(ASSIGNMENT):
Find "July 9, 2014" and "innovative and signature" in the records below. Copy the lines holding them and every line between, exactly, and no others.

Transcribed page contents:
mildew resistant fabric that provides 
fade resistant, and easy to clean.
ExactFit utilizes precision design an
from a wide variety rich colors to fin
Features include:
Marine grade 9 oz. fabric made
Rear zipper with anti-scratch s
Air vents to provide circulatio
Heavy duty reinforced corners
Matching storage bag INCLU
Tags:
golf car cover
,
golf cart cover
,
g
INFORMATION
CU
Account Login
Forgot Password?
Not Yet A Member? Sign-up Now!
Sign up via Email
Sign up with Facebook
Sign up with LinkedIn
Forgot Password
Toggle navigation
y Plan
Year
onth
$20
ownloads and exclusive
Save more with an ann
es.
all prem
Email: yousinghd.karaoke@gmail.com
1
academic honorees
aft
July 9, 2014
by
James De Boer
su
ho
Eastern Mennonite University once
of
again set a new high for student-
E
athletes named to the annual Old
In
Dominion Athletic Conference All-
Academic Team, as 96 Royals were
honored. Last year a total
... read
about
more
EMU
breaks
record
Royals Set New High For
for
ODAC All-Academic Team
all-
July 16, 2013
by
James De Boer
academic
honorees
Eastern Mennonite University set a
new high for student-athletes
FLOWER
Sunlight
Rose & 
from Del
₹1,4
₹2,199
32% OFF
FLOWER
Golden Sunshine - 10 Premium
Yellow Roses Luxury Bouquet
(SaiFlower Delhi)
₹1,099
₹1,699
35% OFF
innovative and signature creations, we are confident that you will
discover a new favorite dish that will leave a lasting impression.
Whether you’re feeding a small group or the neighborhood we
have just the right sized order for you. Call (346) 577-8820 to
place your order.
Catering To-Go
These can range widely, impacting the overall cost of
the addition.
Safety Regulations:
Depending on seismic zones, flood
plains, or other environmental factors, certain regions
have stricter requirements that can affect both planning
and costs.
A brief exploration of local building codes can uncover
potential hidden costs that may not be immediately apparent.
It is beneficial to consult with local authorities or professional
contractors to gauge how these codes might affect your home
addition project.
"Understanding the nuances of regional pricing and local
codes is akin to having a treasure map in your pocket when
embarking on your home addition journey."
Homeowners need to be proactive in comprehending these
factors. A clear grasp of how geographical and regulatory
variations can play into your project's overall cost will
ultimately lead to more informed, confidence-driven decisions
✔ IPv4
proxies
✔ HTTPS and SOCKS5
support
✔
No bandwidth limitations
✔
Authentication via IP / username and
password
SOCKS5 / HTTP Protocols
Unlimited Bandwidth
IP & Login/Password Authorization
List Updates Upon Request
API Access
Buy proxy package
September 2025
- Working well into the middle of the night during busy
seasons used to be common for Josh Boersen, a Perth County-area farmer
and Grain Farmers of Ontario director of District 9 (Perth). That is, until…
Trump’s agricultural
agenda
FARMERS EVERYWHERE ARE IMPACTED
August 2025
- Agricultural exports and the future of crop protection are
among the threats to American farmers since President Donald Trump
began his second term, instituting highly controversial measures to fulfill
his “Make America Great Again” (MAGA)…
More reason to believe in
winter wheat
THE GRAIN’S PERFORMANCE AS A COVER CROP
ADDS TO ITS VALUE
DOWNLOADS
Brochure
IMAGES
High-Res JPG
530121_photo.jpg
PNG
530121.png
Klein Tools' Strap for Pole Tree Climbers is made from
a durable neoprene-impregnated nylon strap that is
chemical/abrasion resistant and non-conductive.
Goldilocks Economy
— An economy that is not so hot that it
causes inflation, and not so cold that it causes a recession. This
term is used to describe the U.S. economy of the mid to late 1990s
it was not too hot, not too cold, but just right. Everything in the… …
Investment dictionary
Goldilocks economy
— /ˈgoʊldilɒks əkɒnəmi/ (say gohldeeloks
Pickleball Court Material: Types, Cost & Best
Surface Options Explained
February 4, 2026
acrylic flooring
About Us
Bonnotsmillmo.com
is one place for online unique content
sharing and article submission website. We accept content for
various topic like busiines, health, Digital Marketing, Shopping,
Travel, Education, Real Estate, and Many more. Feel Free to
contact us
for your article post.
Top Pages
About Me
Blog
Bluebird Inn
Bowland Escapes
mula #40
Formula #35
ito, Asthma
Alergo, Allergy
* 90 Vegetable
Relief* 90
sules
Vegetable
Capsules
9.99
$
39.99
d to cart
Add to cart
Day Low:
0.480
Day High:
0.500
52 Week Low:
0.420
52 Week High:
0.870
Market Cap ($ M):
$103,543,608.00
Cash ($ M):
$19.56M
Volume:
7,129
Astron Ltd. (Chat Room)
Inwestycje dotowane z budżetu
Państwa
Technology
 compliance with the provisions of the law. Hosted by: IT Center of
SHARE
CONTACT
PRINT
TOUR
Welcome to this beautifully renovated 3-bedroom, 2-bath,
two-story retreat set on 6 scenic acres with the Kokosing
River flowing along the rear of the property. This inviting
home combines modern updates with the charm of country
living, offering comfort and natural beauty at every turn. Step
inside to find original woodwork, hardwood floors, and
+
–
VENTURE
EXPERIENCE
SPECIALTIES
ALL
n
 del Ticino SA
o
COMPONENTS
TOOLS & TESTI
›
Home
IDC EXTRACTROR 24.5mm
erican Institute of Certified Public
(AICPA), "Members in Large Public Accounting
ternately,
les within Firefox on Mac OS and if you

(WRITTEN ANSWER):
July 9, 2014
by
James De Boer
su
ho
Eastern Mennonite University once
of
again set a new high for student-
E
athletes named to the annual Old
In
Dominion Athletic Conference All-
Academic Team, as 96 Royals were
honored. Last year a total
... read
about
more
EMU
breaks
record
Royals Set New High For
for
ODAC All-Academic Team
all-
July 16, 2013
by
James De Boer
academic
honorees
Eastern Mennonite University set a
new high for student-athletes
FLOWER
Sunlight
Rose & 
from Del
₹1,4
₹2,199
32% OFF
FLOWER
Golden Sunshine - 10 Premium
Yellow Roses Luxury Bouquet
(SaiFlower Delhi)
₹1,099
₹1,699
35% OFF
innovative and signature creations, we are confident that you will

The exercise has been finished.